11. Men in Blues – recorded late 1990’s featuring Mick McMillan on guitar and included on the et. al. CD release in 2000. Edited, trimmed and remastered for this project.
12. For July 3 – Written in 1982 with David Nather for a July 3 jazz gig. Originally recorded by Karl and David on the “Do Not Eat The Glass” cassette. This version is a completely new recording featuring Dr. Wayne Smith on acoustic drums, along with electronic drums, and all other instruments by me.
13. Dog Park Blues – written and recorded mid 2000’s at the request of Greg Phelps, to be used as background music in a film he was making. Previously unreleased.
14. The Teacher – Originally a bonus track on the first Hidden Agenda cassette release. Remixed, edited and remastered from the original 16 track for this project. The title refers to the synth solo at the end sounding like Charlie Brown’s teacher (with a sample of the original ‘teacher’ sound, which was played on muted trombone at the start of the track).

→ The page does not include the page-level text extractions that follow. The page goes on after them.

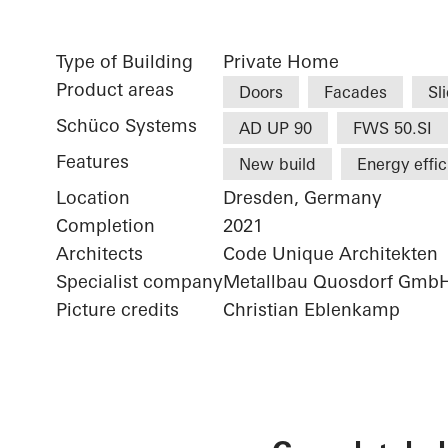
Type of Building
Private Home
Product areas
Doors
Facades
Sl
Schüco Systems
AD UP 90
FWS 50.SI
Features
New build
Energy effi
Location
Dresden, Germany
Completion
2021
Architects
Code Unique Architekten
Specialist company
Metallbau Quosdorf Gmb
Picture credits
Christian Eblenkamp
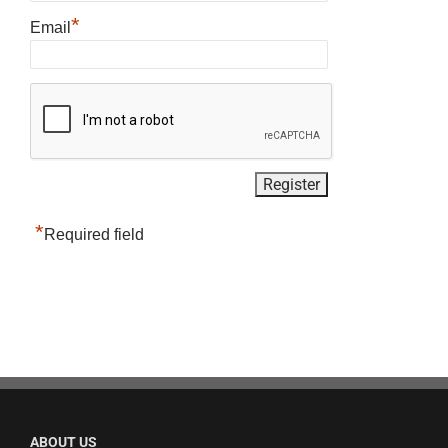
*
Email
*
Required field
ABOUT US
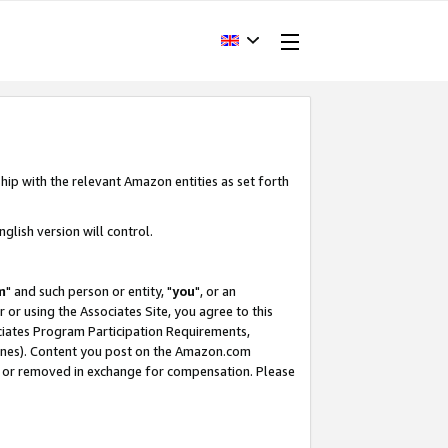
hip with the relevant Amazon entities as set forth
glish version will control.
m
" and such person or entity, "
you
", or an
r or using the Associates Site, you agree to this
ociates Program Participation Requirements,
ines). Content you post on the Amazon.com
, or removed in exchange for compensation. Please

15. Pitch Bender – Original title “I’ve Got a Pitch Bender and Can Play Keyboards like Eddie Van Halen”. The whole song is built around a thing I figured out where I could use the arpeggiator on my Korg Polysix to imitate the style of playing EVH did in the finger tapping part of Eruption. Featuring John Taylor on drums. The original recording was released on my Baf Ensemble cassette back in 1985. For this version I went back to the original 4 track reel to reel and did major audio surgery reprocessing the drums, autotuning an out of tune guitar, reprocessing the bass, and editing the song down from 6 minutes down to a tidy 3:51.

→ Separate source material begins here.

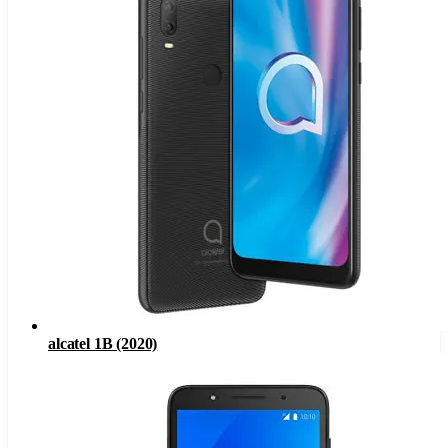
alcatel 1B (2020)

16. Breakin’ Glass – Another 1985 Baf Ensemble track. We used the 4 track reel to reel to play the intro music to the film Koyaanisqatsi at double speed, and then painstakingly hand tuned the tempo of a Roland “Dr. Rhythm” drum machine (precursor to the TR808 used in hiphop) to add the synth drum track. Then I played other synth parts, and we chopped up a bunch of other tracks, including bits from new age harpist Andreas Vollenweider, Herbie Hancock and R.E.M. to make a sonic collage that linked the other three parts of the track together. We did all this in the analog world: starting and stopping tape machines and turntables, working with a 4 track reel to reel and analog synths that had no way to sync to tape. Remastered from the best cassette copy I could find for this release.
Credits (Electrophonic tracks)
Sequenced tracks recorded September 1987 – August 1989. Mixed direct to DAT August 5-7, 1989 at Sixth Street Studio.
Produced, composed, arranged and performed by Karl Rehn
Associate producer – Andrew Wimsatt
Drum programming – Chris Bennett and Karl Rehn. Additional drums from Michael Holleman and Wayne Smith.
Recording Engineer – Aaron White (tracks 1-8)
Advice and Support – Peter McNutt
Autumn Leaves by Johnny Mercer, Summertime by George Gershwin, Round Midnight by Theolonius Monk, Body and Soul and J. Green.